# How could I do all of this in a more effective way?

Let us suppose that the points below define a path:

p = {{0, 0}, {5, 8.07774721}, {10, 4.24499363}, {20, 9.28880172}};
Graphics[{Red, PointSize[0.02], Point[p]}] With the function from this answer I get the distances between points. They are not integer values and do not need to be integers.

partialPath =
EuclideanDistance[p[[# + 1]], p[[#]]] & /@ Range[Length[p] - 1] // N


$\{9.5,6.3,11.2\}$

With the function below I have given all the way:

pathTotal = Plus @@ partialPath


$27$

I am wanting to subdivide all the path into 300 equal parts.

pathTotal/300


$0.09$

The function below describes the percentage of each part of the path with respect to the total path: $9.5/27 = 0.351852$
$6.3/27 = 0.233333$
$11.2/27 = 0.414815$

porcentPath = {#/pathTotal} & /@ partialPath
Plus @@ porcentPath


$\left( \begin{array}{c} 0.351852 \\ 0.233333 \\ 0.414815 \\ \end{array} \right)$

${1.}$

I intended to use these percentages to try to obtain the value of $0.9$ obtained with pathTotal/300. $105.556$ divisions for Step1
$70$ divisions for Step2
$124.444$ divisions for Step3

subDivisions = porcentPath*300


$\left( \begin{array}{c} 105.556 \\ 70. \\ 124.444 \\ \end{array} \right)$

With that done the difference between each point and tried to use the function Subdivide to try to get the points I want to:

d = Differences[p];
Subdivide[d[[#]], First@subDivisions[[#]]] & /@ Range


But I get error

Then I round the values and I get sucess:

subDivisions2 = Round[subDivisions]


$\left( \begin{array}{c} 106 \\ 70 \\ 124 \\ \end{array} \right)$

d = Differences[p];
Subdivide[d[[#]], First@subDivisions2[[#]]] & /@ Range;


How could I do all of this in a more effective way?
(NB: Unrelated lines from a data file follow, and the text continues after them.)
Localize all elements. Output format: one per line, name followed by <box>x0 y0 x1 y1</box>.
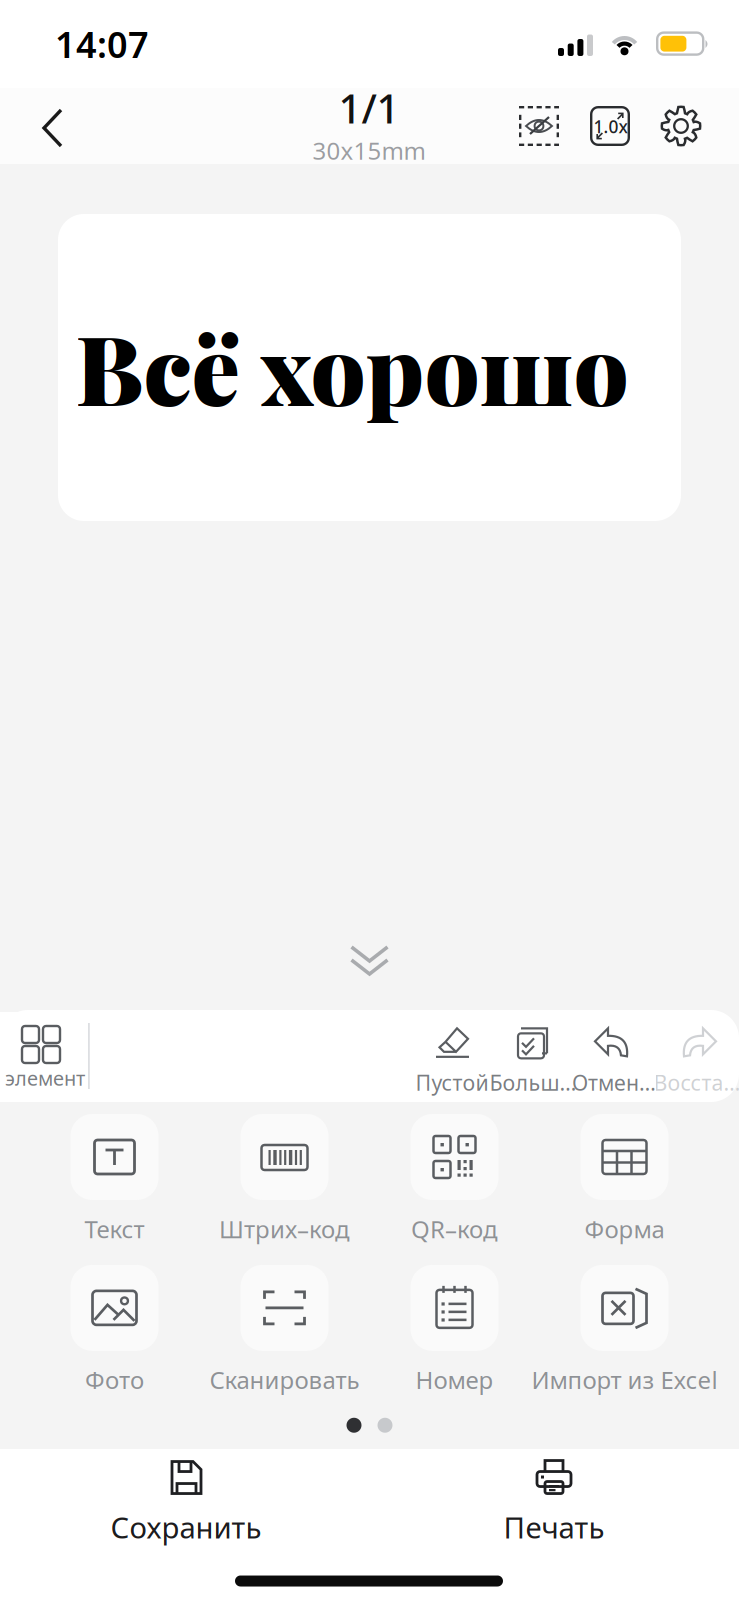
button[interactable]: Штрих–код <box>200 1114 370 1245</box>
staticText: Сканировать <box>210 1364 360 1396</box>
staticText: Больш… <box>490 1068 576 1097</box>
staticText: Пустой <box>416 1068 488 1097</box>
button[interactable]: Hide elements <box>504 91 574 161</box>
button[interactable]: Текст <box>30 1114 200 1245</box>
staticText: Импорт из Excel <box>532 1364 718 1396</box>
staticText: Фото <box>85 1364 144 1396</box>
staticText: 30x15mm <box>312 135 426 166</box>
staticText: 1.0x <box>594 115 628 138</box>
button[interactable]: Пустой <box>411 1015 493 1101</box>
button[interactable]: Back <box>17 91 91 165</box>
button[interactable]: Отмен… <box>573 1015 655 1101</box>
button[interactable]: Сохранить <box>66 1449 306 1553</box>
button[interactable]: Форма <box>540 1114 710 1245</box>
staticText: элемент <box>5 1065 85 1091</box>
button[interactable]: Zoom level <box>575 91 645 161</box>
staticText: Форма <box>584 1213 664 1245</box>
staticText: Печать <box>504 1508 604 1546</box>
button[interactable]: QR–код <box>370 1114 540 1245</box>
button[interactable]: Печать <box>434 1449 674 1553</box>
button[interactable]: Импорт из Excel <box>540 1265 710 1396</box>
button[interactable]: Фото <box>30 1265 200 1396</box>
staticText: 1/1 <box>338 82 400 135</box>
staticText: Восста… <box>654 1068 739 1097</box>
staticText: Сохранить <box>110 1508 262 1546</box>
button[interactable]: Больш… <box>492 1015 574 1101</box>
button[interactable]: Номер <box>370 1265 540 1396</box>
staticText: Штрих–код <box>219 1213 350 1245</box>
button[interactable]: Collapse <box>314 926 424 996</box>
staticText: Всё хорошо <box>76 302 628 430</box>
button[interactable]: Восста… <box>656 1015 738 1101</box>
staticText: Номер <box>416 1364 494 1396</box>
button[interactable]: Сканировать <box>200 1265 370 1396</box>
staticText: Отмен… <box>572 1068 656 1097</box>
button[interactable]: Settings <box>646 91 716 161</box>
staticText: Текст <box>84 1213 144 1245</box>
staticText: QR–код <box>411 1213 498 1245</box>
staticText: 14:07 <box>55 20 149 68</box>
button[interactable]: Elements <box>0 1012 90 1104</box>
An alternative approach using LineScaledCoordinate from GraphUtilities:

Needs["GraphUtilities"]

p = {{0, 0}, {5, 8.07774721}, {10, 4.24499363}, {20, 9.28880172}};
n = 30;
pts = LineScaledCoordinate[p, N@(#/n)] & /@ Range[0, n];

ListPlot[{p, pts}, PlotStyle -> {Blue, Directive[PointSize[Medium], Red]},
Joined -> {True, False}] Update:

Even simpler alternative is to use MeshFunctions -> {"ArcLength"}:

ListPlot[p, Joined -> True, MeshFunctions -> {"ArcLength"},
Mesh -> (n-1), MeshStyle -> Directive[Red, PointSize[Medium]]] • This answer is closer than I intend to use. Mainly in exchange of directions, where I can see the constant length of 0.9 that I wanted. – JPeter Oct 11 '16 at 3:36
• I find more informations: mathematica.stackexchange.com/questions/72427/… – JPeter Oct 11 '16 at 3:49

Perhaps something like this, except with the number of points you actually wanted:

p = {{0, 0}, {5, 8.07774721}, {10, 4.24499363}, {20, 9.28880172}};

n = 30;
partialPath =
EuclideanDistance[p[[# + 1]], p[[#]]] & /@ Range[Length[p] - 1] // N;
nparts = n*partialPath/Total[partialPath] // Round;
check = TrueQ[n == Total@nparts]

s1 = Table[
Subdivide[p[[i, 1]], p[[i + 1, 1]], nparts[[i]]], {i, 1,
Length[p] - 1}];
s2 = Table[
Subdivide[p[[i, 2]], p[[i + 1, 2]], nparts[[i]]], {i, 1,
Length[p] - 1}];
s = Transpose[{Flatten@s1, Flatten@s2}];

Graphics[{Blue, PointSize[0.02], Point[s],
Red, PointSize[0.02], Point[p]}]


The list s will contain some redundant points. One way to remove the redundancy is to use s = Union[s]. A side effect of Union, however, is that it returns a sorted list. The redundant points are given by p[[2;;-2]] so they could be removed using DeleteCases`.